RECORDED INFORMATION:
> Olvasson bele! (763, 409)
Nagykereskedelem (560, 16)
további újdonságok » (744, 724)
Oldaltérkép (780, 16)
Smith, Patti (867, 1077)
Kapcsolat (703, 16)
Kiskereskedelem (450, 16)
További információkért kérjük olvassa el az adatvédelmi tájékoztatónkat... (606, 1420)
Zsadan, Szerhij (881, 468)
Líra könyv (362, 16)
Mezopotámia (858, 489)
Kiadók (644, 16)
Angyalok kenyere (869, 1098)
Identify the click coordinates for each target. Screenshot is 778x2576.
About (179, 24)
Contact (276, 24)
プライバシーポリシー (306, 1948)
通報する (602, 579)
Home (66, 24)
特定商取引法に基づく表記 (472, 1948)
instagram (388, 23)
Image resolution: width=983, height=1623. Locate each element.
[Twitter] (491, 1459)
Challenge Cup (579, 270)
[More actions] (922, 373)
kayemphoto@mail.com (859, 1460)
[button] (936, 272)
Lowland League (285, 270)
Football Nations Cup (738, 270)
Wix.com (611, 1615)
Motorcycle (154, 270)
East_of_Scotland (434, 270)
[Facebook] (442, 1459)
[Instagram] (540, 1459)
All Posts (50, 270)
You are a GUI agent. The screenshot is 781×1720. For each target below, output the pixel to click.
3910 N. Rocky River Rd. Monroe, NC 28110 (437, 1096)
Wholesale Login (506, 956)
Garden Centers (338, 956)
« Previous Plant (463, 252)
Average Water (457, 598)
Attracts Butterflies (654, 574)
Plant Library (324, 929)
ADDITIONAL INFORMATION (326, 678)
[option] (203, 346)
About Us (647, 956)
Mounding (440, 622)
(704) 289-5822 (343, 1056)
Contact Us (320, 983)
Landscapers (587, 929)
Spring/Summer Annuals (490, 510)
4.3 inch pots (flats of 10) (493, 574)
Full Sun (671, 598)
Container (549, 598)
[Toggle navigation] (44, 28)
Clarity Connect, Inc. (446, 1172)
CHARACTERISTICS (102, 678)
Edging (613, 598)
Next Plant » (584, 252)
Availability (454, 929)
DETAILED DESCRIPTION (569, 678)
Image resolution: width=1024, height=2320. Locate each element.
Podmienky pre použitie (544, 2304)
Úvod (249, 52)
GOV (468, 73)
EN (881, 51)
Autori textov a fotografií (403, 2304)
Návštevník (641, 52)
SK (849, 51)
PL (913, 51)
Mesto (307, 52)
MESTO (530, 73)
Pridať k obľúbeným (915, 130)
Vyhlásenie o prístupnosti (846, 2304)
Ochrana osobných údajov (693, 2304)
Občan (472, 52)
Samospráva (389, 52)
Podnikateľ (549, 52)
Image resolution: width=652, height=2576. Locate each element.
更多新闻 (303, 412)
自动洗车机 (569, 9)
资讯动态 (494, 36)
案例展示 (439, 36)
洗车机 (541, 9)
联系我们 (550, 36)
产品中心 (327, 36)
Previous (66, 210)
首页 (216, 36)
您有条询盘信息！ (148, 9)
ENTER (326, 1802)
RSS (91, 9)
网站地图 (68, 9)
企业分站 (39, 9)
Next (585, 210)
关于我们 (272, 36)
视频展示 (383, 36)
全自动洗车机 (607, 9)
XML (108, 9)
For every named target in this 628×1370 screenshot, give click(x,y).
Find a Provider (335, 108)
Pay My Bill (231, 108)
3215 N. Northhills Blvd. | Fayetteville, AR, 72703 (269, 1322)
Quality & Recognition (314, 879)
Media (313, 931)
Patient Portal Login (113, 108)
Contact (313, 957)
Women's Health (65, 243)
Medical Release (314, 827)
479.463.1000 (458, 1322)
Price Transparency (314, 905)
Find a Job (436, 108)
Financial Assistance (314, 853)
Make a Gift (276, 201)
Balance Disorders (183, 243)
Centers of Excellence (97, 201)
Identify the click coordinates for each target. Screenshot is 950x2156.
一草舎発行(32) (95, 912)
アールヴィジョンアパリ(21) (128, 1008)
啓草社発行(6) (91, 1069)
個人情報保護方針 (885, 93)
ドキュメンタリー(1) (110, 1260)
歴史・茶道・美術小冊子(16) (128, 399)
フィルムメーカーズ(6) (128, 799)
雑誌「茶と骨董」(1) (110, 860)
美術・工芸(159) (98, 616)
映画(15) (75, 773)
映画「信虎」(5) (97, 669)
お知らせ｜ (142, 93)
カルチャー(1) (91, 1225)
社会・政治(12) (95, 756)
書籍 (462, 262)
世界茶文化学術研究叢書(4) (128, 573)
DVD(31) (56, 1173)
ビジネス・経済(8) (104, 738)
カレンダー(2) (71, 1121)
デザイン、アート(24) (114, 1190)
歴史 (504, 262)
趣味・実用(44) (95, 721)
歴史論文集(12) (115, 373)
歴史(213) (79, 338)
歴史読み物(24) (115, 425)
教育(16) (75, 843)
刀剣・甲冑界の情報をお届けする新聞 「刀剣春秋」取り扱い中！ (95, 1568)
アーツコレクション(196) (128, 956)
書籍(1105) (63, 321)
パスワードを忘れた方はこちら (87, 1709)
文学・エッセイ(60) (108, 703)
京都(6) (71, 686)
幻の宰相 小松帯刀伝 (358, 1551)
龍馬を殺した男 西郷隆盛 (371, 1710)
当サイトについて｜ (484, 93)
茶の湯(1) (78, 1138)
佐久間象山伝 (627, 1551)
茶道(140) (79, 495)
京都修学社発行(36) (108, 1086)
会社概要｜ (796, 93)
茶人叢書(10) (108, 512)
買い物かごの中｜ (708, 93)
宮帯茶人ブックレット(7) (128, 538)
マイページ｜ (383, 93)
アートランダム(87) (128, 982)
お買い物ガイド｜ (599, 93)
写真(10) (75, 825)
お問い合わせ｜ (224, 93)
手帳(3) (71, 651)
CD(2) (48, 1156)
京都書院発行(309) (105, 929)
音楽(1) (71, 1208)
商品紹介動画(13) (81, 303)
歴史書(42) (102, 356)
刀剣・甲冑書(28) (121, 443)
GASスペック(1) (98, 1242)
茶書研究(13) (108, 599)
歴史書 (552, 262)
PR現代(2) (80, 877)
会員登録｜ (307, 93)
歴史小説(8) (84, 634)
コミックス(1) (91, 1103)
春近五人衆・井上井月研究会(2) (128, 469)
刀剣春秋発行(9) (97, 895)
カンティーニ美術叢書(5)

TASK GOAL:
Pull every line containing the word "Centers" out of the listing.

COMPLETED EXERCISE:
Garden Centers (338, 956)
Centers of Excellence (97, 201)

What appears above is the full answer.